Josivaldo de França Pereira
Versões da Bíblia:
Quase todas as versões da Bíblia em
português traduzem Gênesis 3.16 igual ou parecido à Almeida Revista e
Atualizada. São traduções praticamente literais do hebraico. A versão da King
James Atualizada é mais interpretativa.
Interpretações:
A cláusula “... o teu desejo será...” é
a tradução de uma única palavra hebraica: teshûqãtekh (de teshûqãh, desejo). Em Gênesis 3.16
o vocábulo “desejo" tem recebido, em especial, três interpretações
distintas:
Interpretação
1: desejo sexual
Jarchi pensava que o teu desejo em Gênesis 3.16 sugere somente o desejo sexual da mulher, e isso visto como parte da
exploração dela. Ele e outros comentaristas bíblicos discutem acerca do fato de
que o autor sacro indicava desse modo que as relações sexuais entre homem e
mulher são o ponto focal do domínio de exploração que o homem exerce sobre a mulher.
Adam Clarke oferece um curioso significado ao termo “desejo”. Ele supunha que
seria o desejo sexual, e que a mulher cai na armadilha do sexo, ou seja, por mais que ela tente, não é capaz de
escapar às dores do parto. Ela desejará o
sexo, mas sofrerá na hora do parto. Nesse caso, o desejo seria o apetite
sexual.

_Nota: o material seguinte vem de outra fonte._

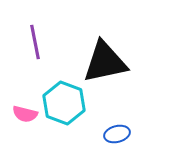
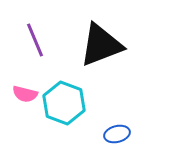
purple line: moved 2 px up; rotated 12 degrees counterclockwise
black triangle: moved 4 px left, 17 px up; rotated 9 degrees counterclockwise
pink semicircle: moved 20 px up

Ellicott, por sua vez, compreende que o desejo refere-se a um “anseio
natural pelo casamento”. Sem importar as dores que lhe traga, ainda assim a
mulher deseja muito esse estado.[1]
Interpretação
2: desejo não-sexual
Wayne Grudem, seguindo o pensamento de Susan T. Foh, diz que ela argumentou com eficácia que a palavra traduzida por “desejo” significa “desejo de conquistar”, e aponta que Eva teria o desejo ilegítimo de usurpar a autoridade do marido. Se essa interpretação da palavra “desejo” está correta, como parece estar segundo Grudem, então indicaria que Deus introduz um conflito no relacionamento entre Adão e Eva, e o desejo de Eva de rebelar-se contra a autoridade de Adão.[2] Grudem procura justificar seu ponto de vista dizendo que o paralelismo no texto hebraico entre Gênesis 3.16 e 4.7 é bastante notável: seis das palavras (contando conjunções e preposições) são exatamente as mesmas, e estão na mesma ordem.[3]
Interpretação
3: desejo sexual e outros
Champlin entende Gênesis 3.16 não
somente como o desejo sexual da mulher, mas toda a sua vontade, prazer e
desejos, que ficariam sujeitos ao veto ou aprovação de seu marido. A afirmação
destaca a dependência da mulher ao
seu marido. Na antiguidade, essa supremacia do homem era exercida mediante um
tratamento extremamente arbitrário e, com frequência, isso continua até os
tempos modernos. Mui significativamente, o autor do livro de Gênesis faz essa
condição aparecer como um resultado da queda no pecado. Presumivelmente, antes
disso, a mulher era uma auxiliadora
(Gn 2.18), o que envolvia sujeição, mas não aviltamento. Todo domínio e
ditadura que uma pessoa possa manter sobre outra deve ser tida como parte da
desordem reinante e resultante do pecado.[4]
Concluindo:
Se tivesse de escolher entre uma ou mais interpretações de “desejo” em Gênesis 3.16, eu ficaria com a de número 1 ou 3, isto é, desejo sexual somente, como propõe Jarchi, ou sexual e outros desejos, como sugere Champlin. Tenho dificuldade com a interpretação de Grudem por excluir o desejo sexual. Em suas notas ele conclui: “É improvável que a palavra signifique “desejo sexual”, pois esse não começou com a queda, nem faria parte da maldição divina”.[5] Mas, conforme ele mesmo afirma, após a queda Deus introduziu o conflito e a dor no relacionamento anteriormente harmonioso entre Adão e Eva. Quanto ao paralelismo de Gênesis 3.16 e 4.7, os contextos são diferentes. Os elementos envolvidos são outros.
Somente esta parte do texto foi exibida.